# Mountain-Top Degree on Historic Comanche Peak



## Benjamin Baxter (Sep 9, 2013)

Granbury Lodge No. 392 is having an outdoor master mason's degree on September 28th. The meal starts at 6pm. The degree will begin at dusk. It will be held on the mountain top of historic Comanche Peak near Granbury, Tx. It will be an awesome experience for any brother, but especially a brother who has not been to an outdoor degree. Awesome food, awesome fellowship, and an awesome experience. It sounds like a win-win. If you would like a map to the site, pm me and I will send you one. Thanks brothers.

:SNC:


----------



## crono782 (Sep 9, 2013)

Dang, I just realized that's Day 1 of the Fort Worth SR reunion and I'm slated to be in a couple degrees. Might be tricky to do both. I'll see if I can swing it!


Freemason Connect HD


----------



## JJones (Sep 9, 2013)

That's awfully close to where I live, I may try to attend if I'm able.  I assume everyone will meet for dinner at the lodge?


----------



## Benjamin Baxter (Sep 9, 2013)

Dinner at the mountain, unless it rains. 

Sent from my SAMSUNG-SGH-I747 using Freemason Connect HD mobile app


----------



## JJones (Sep 9, 2013)

> unless it rains



HA! :laugh:


----------



## Benjamin Baxter (Sep 9, 2013)

It's rained two of the last five years.


----------



## Brother JC (Sep 9, 2013)

Sounds like a great evening! I wish I could make it.


----------



## Blake Bowden (Sep 10, 2013)

Posting to our social media outlets..


----------



## Benjamin Baxter (Sep 10, 2013)

Thanks Brother Blake, I appreciate it.


----------



## Benjamin Baxter (Sep 26, 2013)

Groceries are all bought. Gotta go get the wood for the smoker and prep all the meat for two days of smoking....


----------



## David Hill (Sep 26, 2013)

I won't be able to make it this year, but if it does rain, be sure to send the weather to Austin. We could use it!


----------



## Rob_Eades (Sep 26, 2013)

Bro. Bennylee said:


> Groceries are all bought. Gotta go get the wood for the smoker and prep all the meat for two days of smoking....



Good Luck to you my Brother.  District 17 In Virginia puts on an out door Lodge and it is a wonderful way to spend an evening.


My Freemasonry HD


----------



## Benjamin Baxter (Sep 26, 2013)

Rob_Eades said:


> Good Luck to you my Brother.  District 17 In Virginia puts on an out door Lodge and it is a wonderful way to spend an evening.
> 
> 
> My Freemasonry HD



Yep everyone wants to go but few want to help put it together. I hope we don't get rained out.


----------



## Roy Vance (Sep 27, 2013)

trysquare said:


> Sounds like a great evening! I wish I could make it.

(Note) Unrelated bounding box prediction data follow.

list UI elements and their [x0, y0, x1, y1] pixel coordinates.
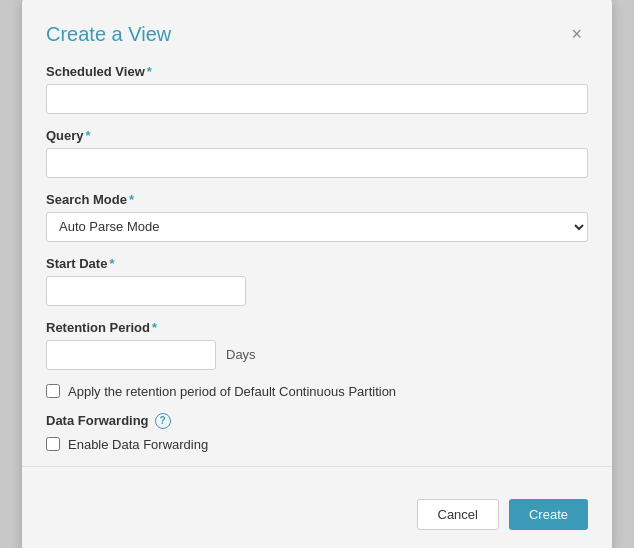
data-forwarding-help-icon[interactable]: ? [155, 413, 171, 429]
query-group: Query* [46, 128, 588, 178]
footer-divider [22, 466, 612, 467]
start-date-group: Start Date* [46, 256, 588, 306]
dialog-footer: Cancel Create [46, 487, 588, 530]
data-forwarding-section-label: Data Forwarding ? [46, 413, 588, 429]
cancel-button[interactable]: Cancel [417, 499, 499, 530]
scheduled-view-label: Scheduled View* [46, 64, 588, 79]
apply-retention-row: Apply the retention period of Default Co… [46, 384, 588, 399]
apply-retention-label: Apply the retention period of Default Co… [68, 384, 396, 399]
days-label: Days [226, 347, 256, 362]
start-date-input[interactable] [46, 276, 246, 306]
retention-period-label: Retention Period* [46, 320, 588, 335]
data-forwarding-group: Data Forwarding ? Enable Data Forwarding [46, 413, 588, 452]
retention-input[interactable] [46, 340, 216, 370]
dialog-header: Create a View × [46, 23, 588, 46]
enable-forwarding-row: Enable Data Forwarding [46, 437, 588, 452]
search-mode-group: Search Mode* Auto Parse Mode Manual Mode [46, 192, 588, 242]
create-view-dialog: Create a View × Scheduled View* Query* S… [22, 0, 612, 548]
start-date-label: Start Date* [46, 256, 588, 271]
retention-period-group: Retention Period* Days [46, 320, 588, 370]
query-label: Query* [46, 128, 588, 143]
retention-row: Days [46, 340, 588, 370]
scheduled-view-input[interactable] [46, 84, 588, 114]
search-mode-select[interactable]: Auto Parse Mode Manual Mode [46, 212, 588, 242]
dialog-title: Create a View [46, 23, 171, 46]
close-button[interactable]: × [565, 23, 588, 45]
create-button[interactable]: Create [509, 499, 588, 530]
enable-forwarding-label: Enable Data Forwarding [68, 437, 208, 452]
apply-retention-checkbox[interactable] [46, 384, 60, 398]
search-mode-label: Search Mode* [46, 192, 588, 207]
enable-forwarding-checkbox[interactable] [46, 437, 60, 451]
query-input[interactable] [46, 148, 588, 178]
scheduled-view-group: Scheduled View* [46, 64, 588, 114]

Quite a ways for an evening jaunt, wouldn't you say. What, about 1500 miles? Of course, your Nimbus 2000 will get you there and back again in no time. That is what my niece thinks Freemasonry is all about, witchcraft and the 'Illuminati', and stuff. Jeez.


----------



## Benjamin Baxter (Sep 27, 2013)

This is what I will be looking at most of the night.


----------



## Brother JC (Sep 28, 2013)

Roy Vance said:


> Quite a ways for an evening jaunt, wouldn't you say. What, about 1500 miles? Of course, your Nimbus 2000 will get you there and back again in no time. That is what my niece thinks Freemasonry is all about, witchcraft and the 'Illuminati', and stuff. Jeez.


About 1700, it would seem. My Nimbus has taken quite a beating from playing quidditch with this new Lodge, so no long-distance trips for it. :huh:


----------



## Benjamin Baxter (Sep 28, 2013)

Looks like mountain top has been moved to the lodge. The storms will be here by then they  think. I was just informed of this a minute ago. The degree is still on just go to Granbury No.  392 instead.  The food will be good. Dinner  at 630pm. Sorry brothers. I hated  to write  it on here cause I out a lot of time into it,  but it is what it is.


----------



## Benjamin Baxter (Sep 29, 2013)

Its over for me finally. It was a good time and we had a good crowd of 42. I am going to crash now.  Don't call me I will call  you kinda sleep.  hehe.


----------



## NativeSteel (Sep 29, 2013)

Sounds pretty cool, congrats to everyone who got raised!

" SEMPER ANTICUS "


----------



## Robert Marshall (Oct 2, 2013)

Sorry I missed this...


----------